Mission
Develop microfluidic probe heads capable of delivering and aspirating microvolumes of reagents near targeted biological surfaces.
Research Context
Localized reagent delivery enables researchers to study cellular responses while minimizing reagent consumption and improving spatial control.
Approach
Designed PDMS probe heads containing integrated injection and aspiration microchannels capable of creating localized flow regions near the target substrate.
Fabrication Process
Fabricated PDMS devices using soft-lithography workflows and assembled probe heads containing microchannel networks for fluid delivery and removal.
Validation
Used optical microscopy and fluorescence imaging to verify channel integrity, detect blockages, and confirm successful fluid transport through the microchannel network.
Outcome
Produced functional microfluidic probe head prototypes and gained experience in device fabrication, microscopy inspection, and microfluidic validation workflows.
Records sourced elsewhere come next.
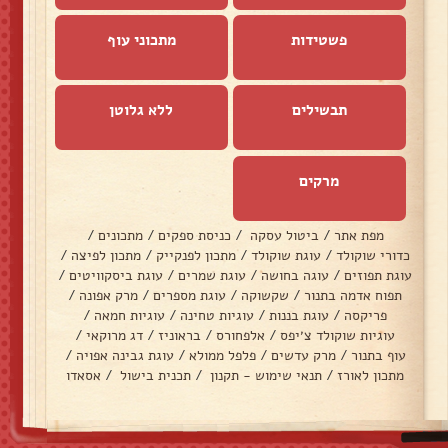
פשטידות
מתכוני עוף
תבשילים
ללא גלוטן
מרקים
מפת אתר
/
ביטול עסקה
/
כניסת ספקים
/
מתכונים
/
כדורי שוקולד
/
עוגת שוקולד
/
מתכון לפנקייק
/
מתכון לפיצה
/
עוגת תפוזים
/
עוגה בחושה
/
עוגת שמרים
/
עוגת ביסקוויטים
/
תפוח אדמה בתנור
/
שקשוקה
/
עוגת מספרים
/
מרק אפונה
/
פריקסה
/
עוגת בננות
/
עוגיות טחינה
/
עוגיות חמאה
/
עוגיות שוקולד צ׳יפס
/
אלפחורס
/
בראוניז
/
דג מרוקאי
/
עוף בתנור
/
מרק עדשים
/
פלפל ממולא
/
עוגת גבינה אפויה
/
מתכון לאורז
/
תנאי שימוש - תקנון
/
תכנית בישול
/
אסאדו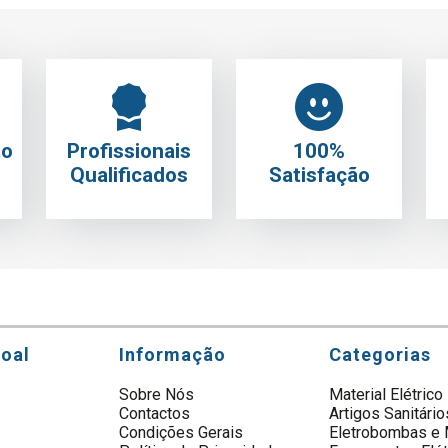
to
Profissionais
100%
Qualificados
Satisfação
soal
Informação
Categorias
Sobre Nós
Material Elétrico
Contactos
Artigos Sanitário
s
Condições Gerais
Eletrobombas e 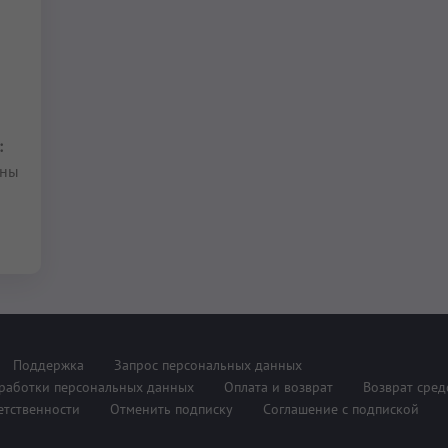
:
аны
Поддержка
Запрос персональных данных
работки персональных данных
Оплата и возврат
Возврат сред
етственности
Отменить подписку
Соглашение с подпиской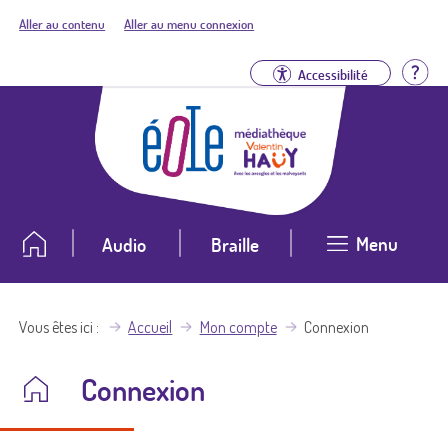
Aller au contenu
Aller au menu connexion
Aid
Accessibilité
Menu
Audio
Braille
Vous êtes ici
Accueil
Mon compte
Connexion
Connexion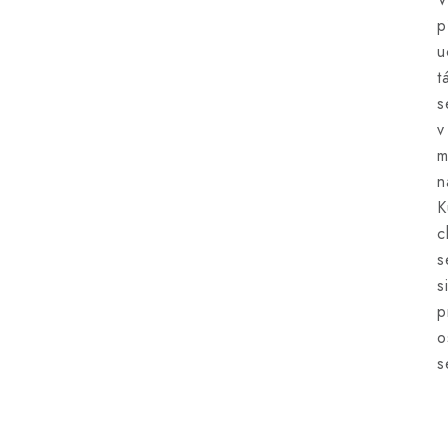
p
u
t
s
v
m
n
K
c
s
s
p
o
s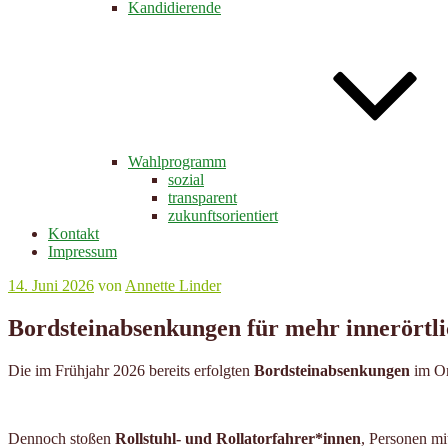
Kandidierende
Wahlprogramm
sozial
transparent
zukunftsorientiert
Kontakt
Impressum
Veröffentlicht
14. Juni 2026
von
Annette Linder
am
Bordsteinabsenkungen für mehr innerörtli
Die im Frühjahr 2026 bereits erfolgten
Bordsteinabsenkungen
im Or
Dennoch stoßen
Rollstuhl- und Rollatorfahrer*innen
, Personen m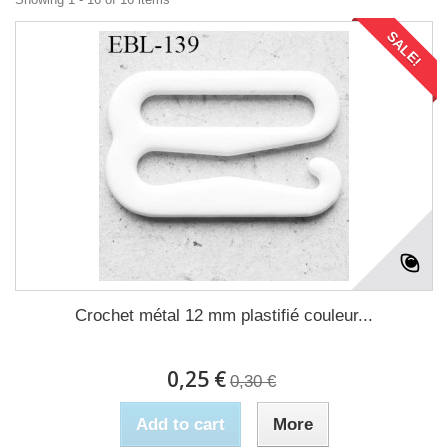
SALE!
Crochet métal 12 mm plastifié couleur...
0,25 €
0,30 €
Add to cart
More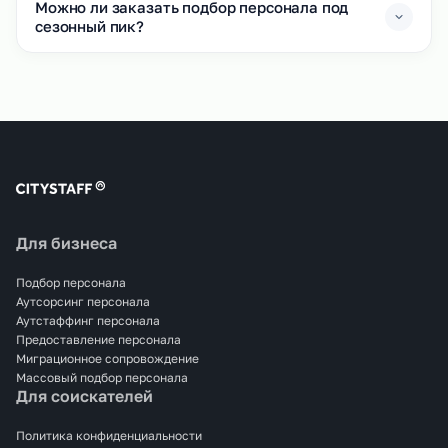
Можно ли заказать подбор персонала под
сезонный пик?
Для бизнеса
Подбор персонала
Аутсорсинг персонала
Аутстаффинг персонала
Предоставление персонала
Миграционное сопровождение
Массовый подбор персонала
Для соискателей
Политика конфиденциальности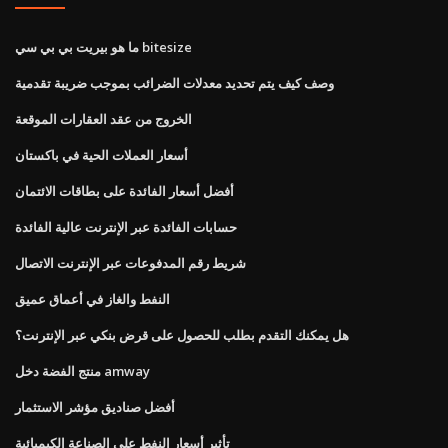
ما هو بيريت بي بي سي bitesize
وصف كيف يتم تحديد معدلات الضرائب بموجب ضريبة تقدمية
الخروج من عقد العقارات الموقعة
أسعار العملات الحية في باكستان
أفضل أسعار الفائدة على بطاقات الائتمان
حسابات الفائدة عبر الإنترنت عالية الفائدة
شريط رقم المدفوعات عبر الإنترنت الاتصال
النفط والغاز في أعماق عميق
هل يمكنك التقدم بطلب للحصول على قرض بنكي عبر الإنترنت؟
منتج الفضة دخل amway
أفضل صناديق مؤشر الاستثمار
تأثير أسعار النفط على الصناعة الكيميائية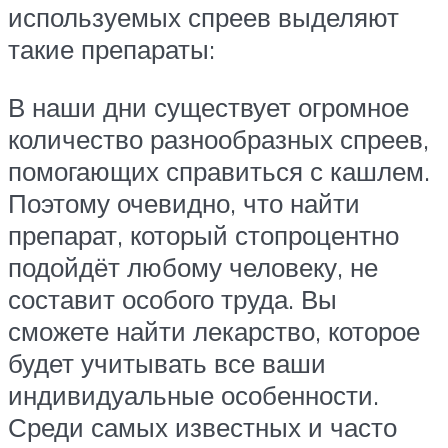
используемых спреев выделяют
такие препараты:
В наши дни существует огромное
количество разнообразных спреев,
помогающих справиться с кашлем.
Поэтому очевидно, что найти
препарат, который стопроцентно
подойдёт любому человеку, не
составит особого труда. Вы
сможете найти лекарство, которое
будет учитывать все ваши
индивидуальные особенности.
Среди самых известных и часто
Microfluidic Probe Concept
A microfluidic probe acts like a tiny "liquid pen" that can deliver a small amount of reagent to a specific area on a surface without flooding the entire sample.
The probe has small channels that inject liquid onto the target area and then pull the liquid back up through nearby aspiration channels. This creates a confined treatment zone, allowing researchers to expose only selected cells or regions to a reagent while observing the response under a microscope.
Figure adapted from Delamarche et al., "Hydrodynamic Flow Confinement Using a Microfluidic Probe," in Open-Space Microfluidics, Wiley-VCH, 2018.
System Components
A microfluidic probe system is not just the small PDMS probe head. It also needs supporting hardware to position the probe, move it over the sample, and control the flow of liquid.
The probe head is connected to pumps, tubing, and control valves that deliver and remove fluid. It is mounted on microscope positioning stages so researchers can precisely align the probe over a target area and scan across a sample while observing the process under a fluorescence microscope.
Figure adapted from Delamarche et al., "Hydrodynamic Flow Confinement Using a Microfluidic Probe," in Open-Space Microfluidics, Wiley-VCH, 2018.